– Из вороть ларёчик было видно, на углу.
И стало видно, как в кино, ларёчик на углу, её и доктора её и как мороженое тает.
– Вошёл в палату – и ко мне он сразу, мимо всех, что вот вам эшкимо, мадонна… А там така мадонна, стрась смотреть… шкелеть. Он всех роже́ниц так-то называл – мадонна. Взяла морожаное я, а слёзы-то опять, а он смётся: што ж ты, мол, растаешь. Обёртьку развернул, в кулак зажал, стоит и ждёть, штоб ела, а сам молодянький такой, височик только серенький с войны. С другими он пошёл поговорить, обёртька в кулаке и деть куда, не знаить, а я шмотрю за ним и ем… Уже и нету ничаво, до щепков палочку грызу, и мышль такая всё, што, можить, он-то бы любил мяня? Гляжу и думаю: любил бы? А можеть, и любил бы, Петя, а?
Она подождала ответ, но он не знал, любил бы или нет такую страшную, беззубую тот доктор, который каждую мадонной называл.
– Заразы было по больнице, Петя, ой… Ванюшу принесуть, хляжу, а по пелёнкам таракань… А он придёть, цвяточек мне, и говорит: мадонна, де у вас стакан? Хрудя́ вот туть разбухла, тяжесь, и вроде не хрудя-то, прыщ, а ой, хоть мама не рожай. Он на обсмотре говорить: ещё недельку погостим, товарищ Вера, – то он уж именем меня-то знал. А я иму: Владимир Николаич, бога ради, подпяшите выписку-то мне…
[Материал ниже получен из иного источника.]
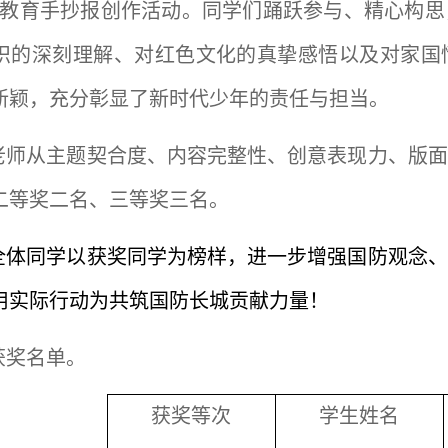
防教育手抄报创作活动。同学们踊跃参与、精心构
识的深刻理解、对红色文化的真挚感悟以及对家国
新颖，充分彰显了新时代少年的责任与担当。
老师从主题契合度、内容完整性、创意表现力、版面
二等奖二名、三等奖三名。
全体同学以获奖同学为榜样，进一步增强国防观念、
用实际行动为共筑国防长城贡献力量！
获奖名单。
获奖等次
学生姓名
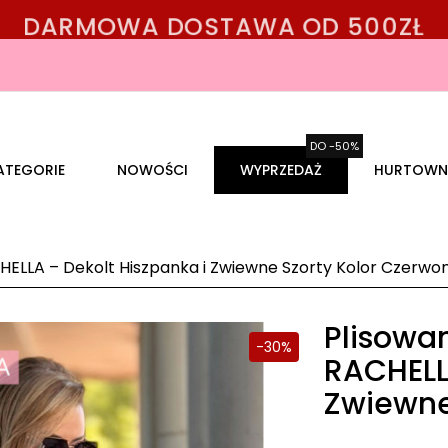
DARMOWA DOSTAWA OD 500ZŁ
ATEGORIE
NOWOŚCI
WYPRZEDAŻ
HURTOWN
ELLA – Dekolt Hiszpanka i Zwiewne Szorty Kolor Czerwo
Plisowa
-30%
RACHELL
Zwiewne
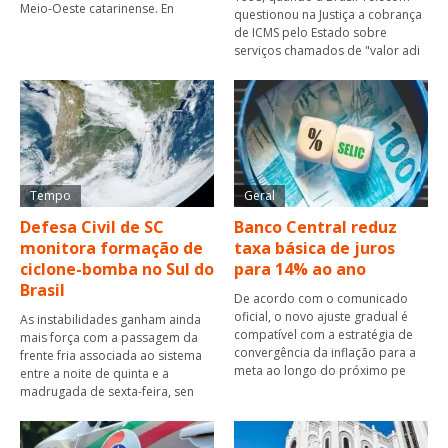
Meio-Oeste catarinense. En
questionou na Justiça a cobrança
de ICMS pelo Estado sobre
serviços chamados de "valor adi
Tempo
Geral
Defesa Civil de SC
Banco Central reduz
monitora formação de
taxa básica de juros
ciclone-bomba no Sul do
para 14% ao ano
Brasil
De acordo com o comunicado
oficial, o novo ajuste gradual é
As instabilidades ganham ainda
compatível com a estratégia de
mais força com a passagem da
convergência da inflação para a
frente fria associada ao sistema
meta ao longo do próximo pe
entre a noite de quinta e a
madrugada de sexta-feira, sen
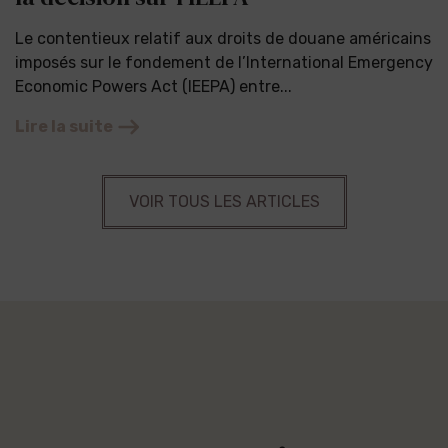
Le contentieux relatif aux droits de douane américains
imposés sur le fondement de l’International Emergency
Economic Powers Act (IEEPA) entre...
Lire la suite
VOIR TOUS LES ARTICLES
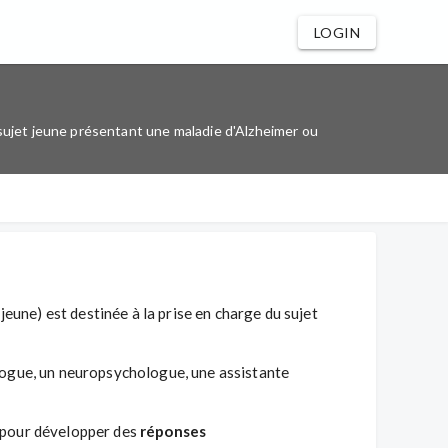
LOGIN
 sujet jeune présentant une maladie d'Alzheimer ou
eune) est destinée à la prise en charge du sujet
ogue, un neuropsychologue, une assistante
 pour développer des
réponses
– А он? – спросил, забыв, что ест, раскрыв без ложки рот.
– Што он?.. Отказ пишите добровольный, говорит, я, говорит, без этого отказу вас не отпущу. Смотрю я на него, а он-то тоже…
Она уткнула муху занавески уголком в стекло, смахнула в пол, вздохнула, замолчала.
– Чего, ба, тоже… баб?
– Да што чаво? Давайте, говорю, Владимир Николаич, подпишу. Не видела так больше я его…
И он спросил:
– А ты влюбилась, что ли, ба, в него?
Она сидела, низко лоб уткнув в истёртую, изрезанную скатерть с просвеченной в проборе жидкой седенцой, и по полоске хной желтеющей тропинки перебиралась муха, как по полю трактор целиной.
– Чаво чирикаешь-то, чижик? Любов тябе. Што только люди думають – любов как срамы засвербять. Вон и покойнику пекло до этих мест, на кажду машку любка. Любов… Любов-то – не ляхушка на ляхушку прых… Чаво не ешь? Девятый час. Любов… Автобус-то уйдёть.
– А он тебя?
Она молчала.
– Ба?
Раздумчиво сказала:
– Кольцо-то, Петя, было у него. То, говорили, вроди вдовый, то вроди што жива она, красивая, гуляеть, бох их разбирёть… Кольцо – оно и исть, мялькнёть в глазах, как срежеть… Доедай.
Он доедал, она рассказывала дальше:
– Пришла в барак, Данилы нет, то нет его, то нет… сижу реву, и Ваничка ревёть, хрудь не бярёть, а хрудь как камень. Иму што есь мы, што нас неть. До нас не заходил так и ни разу он в роддом, ни разу, Петя, не зашёл. Владимир Николаевич заглянёть и яблочко положить – отвярнусь, милея света-бела стенка, яблочков его не надо ничаво, глаза бы ни смотрели…
– Почему?
– Да почему… с добра-то пощипчей быват слеза, тябя не пожалеють – не завоишь. Рожала-то – зову его, зову: Данило!..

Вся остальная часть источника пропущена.